Data Cleaning Process
- Combine the training and test datasets
- Combine the training and test datasets of class variables y
- Replace numbers with activity labels (walking, sitting etc.)
- Combine the training and test datasets of feature variable X
- Combine the training and test datasets of subjects
- Subset the data to include only the mean and standard deviation of variables
- Import features
- subset the X variables that include the "mean" or "std" in the feature names.
- Merge and average by subjects and activities
- Combine the X, y, and subjects datasets
- Melt the datasets according to subjects and activities
- Cast back using mean function to get the mean of each variable
- change names of these variables
The two categorical variables are the subjects and the activities, which could serve as the identifier of each row.
The two main features of the variables are the time and frequency. The frequency measures are described with the term "Frequency" in the variable name, and the remaining variables describe the time.
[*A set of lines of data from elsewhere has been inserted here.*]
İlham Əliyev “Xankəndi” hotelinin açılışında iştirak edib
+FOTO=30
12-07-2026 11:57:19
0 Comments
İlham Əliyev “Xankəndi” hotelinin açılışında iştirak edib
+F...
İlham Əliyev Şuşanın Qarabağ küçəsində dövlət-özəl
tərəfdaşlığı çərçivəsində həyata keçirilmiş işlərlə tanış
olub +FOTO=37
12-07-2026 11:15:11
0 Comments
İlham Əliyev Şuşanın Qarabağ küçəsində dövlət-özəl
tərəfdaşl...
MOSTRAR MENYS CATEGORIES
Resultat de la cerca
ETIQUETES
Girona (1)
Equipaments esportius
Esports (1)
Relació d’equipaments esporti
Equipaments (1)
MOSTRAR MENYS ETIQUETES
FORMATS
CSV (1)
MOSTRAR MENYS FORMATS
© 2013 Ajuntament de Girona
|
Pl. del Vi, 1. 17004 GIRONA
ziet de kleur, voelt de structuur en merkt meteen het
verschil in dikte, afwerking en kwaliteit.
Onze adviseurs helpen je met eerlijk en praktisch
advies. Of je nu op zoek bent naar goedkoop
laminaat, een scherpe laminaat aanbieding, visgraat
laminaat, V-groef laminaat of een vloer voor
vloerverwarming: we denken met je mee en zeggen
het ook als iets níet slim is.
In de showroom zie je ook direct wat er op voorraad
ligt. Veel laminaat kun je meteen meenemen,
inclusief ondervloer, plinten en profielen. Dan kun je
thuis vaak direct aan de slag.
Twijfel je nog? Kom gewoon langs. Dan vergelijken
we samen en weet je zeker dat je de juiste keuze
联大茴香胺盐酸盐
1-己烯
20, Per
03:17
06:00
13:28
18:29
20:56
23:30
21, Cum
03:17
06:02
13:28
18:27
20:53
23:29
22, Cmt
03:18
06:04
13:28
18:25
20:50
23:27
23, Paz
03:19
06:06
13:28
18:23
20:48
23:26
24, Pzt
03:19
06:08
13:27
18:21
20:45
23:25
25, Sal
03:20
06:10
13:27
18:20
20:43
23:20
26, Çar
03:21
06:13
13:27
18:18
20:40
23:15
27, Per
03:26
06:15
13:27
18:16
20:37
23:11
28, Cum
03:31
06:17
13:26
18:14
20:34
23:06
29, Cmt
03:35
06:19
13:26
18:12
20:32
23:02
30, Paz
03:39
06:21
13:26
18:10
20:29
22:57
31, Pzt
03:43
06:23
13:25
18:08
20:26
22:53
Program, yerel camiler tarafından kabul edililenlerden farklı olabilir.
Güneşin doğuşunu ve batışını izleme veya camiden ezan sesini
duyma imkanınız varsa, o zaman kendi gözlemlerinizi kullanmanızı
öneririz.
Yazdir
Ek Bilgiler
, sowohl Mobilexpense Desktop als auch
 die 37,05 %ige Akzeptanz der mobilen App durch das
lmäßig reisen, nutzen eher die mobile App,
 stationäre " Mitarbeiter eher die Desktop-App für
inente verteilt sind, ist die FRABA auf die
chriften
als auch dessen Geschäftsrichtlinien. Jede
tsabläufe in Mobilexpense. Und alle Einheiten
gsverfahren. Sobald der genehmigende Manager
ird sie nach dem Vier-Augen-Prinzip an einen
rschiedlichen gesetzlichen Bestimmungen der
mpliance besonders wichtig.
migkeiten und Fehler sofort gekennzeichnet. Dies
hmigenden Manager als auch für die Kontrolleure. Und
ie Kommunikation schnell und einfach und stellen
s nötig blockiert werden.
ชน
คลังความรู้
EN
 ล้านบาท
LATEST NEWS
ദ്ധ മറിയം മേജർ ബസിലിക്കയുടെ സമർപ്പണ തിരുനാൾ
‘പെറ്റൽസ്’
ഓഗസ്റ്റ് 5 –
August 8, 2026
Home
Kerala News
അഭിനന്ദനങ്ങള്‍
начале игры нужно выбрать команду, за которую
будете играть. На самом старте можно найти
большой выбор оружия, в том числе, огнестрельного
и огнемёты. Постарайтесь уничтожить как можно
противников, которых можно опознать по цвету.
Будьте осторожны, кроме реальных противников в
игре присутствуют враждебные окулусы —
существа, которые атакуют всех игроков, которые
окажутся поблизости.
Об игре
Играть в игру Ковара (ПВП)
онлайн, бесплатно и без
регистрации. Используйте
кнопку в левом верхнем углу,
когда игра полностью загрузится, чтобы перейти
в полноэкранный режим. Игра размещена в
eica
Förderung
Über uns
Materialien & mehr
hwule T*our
Within each category, the following measures are recorded by accelerometer or gyroscope.
- Body Acceleration Signal of X, Y, and Z direction
- Gravity Acceleration Signal of X, Y, and Z direction
- Body Linear Acceleration Signal of X, Y, and Z direction
- Angular Velocity Signal of X, Y, and Z direction
- Body Jerk Signal of X, Y, and Z direction
The normalized mean and the standard deviation of each components were taken for both time and frequenccy measures, and the weighted average was taken for frequency components only.